Instantiating template with a variably modified type

Question

Hi,

One of my class' member method take as an argument of enumeration type: it produces different side effects for different enum. I was wondering whether it's possible to use template as a lookup table, two possible solutions came up to my mind, but none of them seems to work:

//// 1 ////

class A {

    public:

    enum AEnum : uint8_t { first, second, ... };

    private:

    template<AEnum N, typename T>
    struct impl {
        static void do_sth(T t) { ... };
    };

    template<typename T>
    struct impl<first, T> {
        static void do_sth(T t) { ... };
    };

    public:


    template<typename T>
    void do_sth(AEnum e, T t) {
        impl<e, T>::do_sth(t);
    }

}

//// 2 ////

class A {

    public:

    enum AEnum : uint8_t { first, second, ... };

    private:

    template<typename T_enum, typename T>
    struct impl {
        static void do_sth(T t) { ... };
    };

    template<typename T>
    struct impl<uint8_t[2], T> { // A::first
        static void do_sth(T t) { ... };
    };

    public:


    template<typename T>
    void do_sth(AEnum e, T t) {
        impl<uint8_t[static_cast<uint8_t>(e) + 1u], T>::do_sth(t);
    }

}

Is it really bad idea to code it this way?

@Oli Charlesworth

What's wrong with a switch statement?

Supported types of do_sth's second argument (T) varies with value of e, e.g.
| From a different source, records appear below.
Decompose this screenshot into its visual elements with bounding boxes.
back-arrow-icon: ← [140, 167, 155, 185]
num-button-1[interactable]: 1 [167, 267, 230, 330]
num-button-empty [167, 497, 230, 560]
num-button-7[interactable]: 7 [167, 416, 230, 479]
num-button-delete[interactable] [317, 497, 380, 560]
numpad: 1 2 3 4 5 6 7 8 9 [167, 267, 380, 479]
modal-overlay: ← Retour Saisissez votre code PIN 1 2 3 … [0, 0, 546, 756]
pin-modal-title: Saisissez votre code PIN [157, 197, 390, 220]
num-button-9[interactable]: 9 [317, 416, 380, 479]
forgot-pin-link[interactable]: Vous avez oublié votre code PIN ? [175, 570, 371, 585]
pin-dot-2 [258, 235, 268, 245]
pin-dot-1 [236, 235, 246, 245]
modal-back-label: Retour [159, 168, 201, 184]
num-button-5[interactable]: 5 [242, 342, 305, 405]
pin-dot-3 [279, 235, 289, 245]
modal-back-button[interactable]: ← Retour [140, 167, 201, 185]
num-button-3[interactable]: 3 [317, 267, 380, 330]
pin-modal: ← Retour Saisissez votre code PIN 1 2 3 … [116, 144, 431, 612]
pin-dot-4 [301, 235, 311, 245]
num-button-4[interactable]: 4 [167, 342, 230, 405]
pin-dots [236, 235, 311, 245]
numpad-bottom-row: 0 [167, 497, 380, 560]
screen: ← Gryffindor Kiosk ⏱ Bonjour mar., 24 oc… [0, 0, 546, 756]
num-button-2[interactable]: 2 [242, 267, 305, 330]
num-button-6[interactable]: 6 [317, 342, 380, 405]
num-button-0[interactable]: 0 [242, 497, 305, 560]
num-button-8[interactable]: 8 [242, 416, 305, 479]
A::first supports integrals, and A::second STL containers, e.g.:

    template<typename T>
    void do_sth(AEnum e, T t) {
        switch(e) {
            case first:
                std::cout << &t << std::endl;
                break;
            case second:
                std::cout << t.data() << std::endl;
                break;
            default:
                break;
    }

A a;
a.do_sth(A::first, 0);

Answer 1

Yes, what you've coded doesn't make any sense. Template instantiations are resolved at compiler-time, whereas obviously the value of e is only known at run-time.

What's wrong with a switch statement?

Answer 2

You have to make the AEnum arg a template argument to do_sth:

 template<AEnum e, typename T>
    void do_sth(T t) { ... }

...and call it as a.do_sth<A::first>(0).

Alternatively, you could write separate functions (do_sth_integral, do_sth_container, ...), or, if there is only one correct course of action for a particular T, deduce the "correct" enum value for a given T using metaprogramming/overloading tricks.

For example, here's a way of writing two functions that e.g. detect numeric types and container types:

//The extra dummy argument is invalid for types without a nested 
//"iterator" typedef
template<typename T>
void do_sth(T t, typename T::iterator * = 0)
{
    //container type code
}

//The dummy arg is invalid for types without a 
//std::numeric_limits specialization
template<typename T>
void do_sth(T t, 
typename boost::enable_if_c<std::numeric_limits<T>::is_specialized>::type * = 0) 
{
    //numeric type code
}

Of course, this would fail if you passed a T which has an iterator typedef and a numeric_limits specialization, or has neither.

If there is only one sensible action for a particular T, and it's hard to correctly guess which overload should be used for an unknown T, then you could use a traits class that users have to specialize explicitly, or just require that users specialize an "impl" or dispatching class.

You can't write a function that does something like 3.data(), even if that code path is never called when the program runs. The compiler doesn't know that it will never be called, and in any case, it violates the type system of the language in a way that is required to cause a diagnosed error.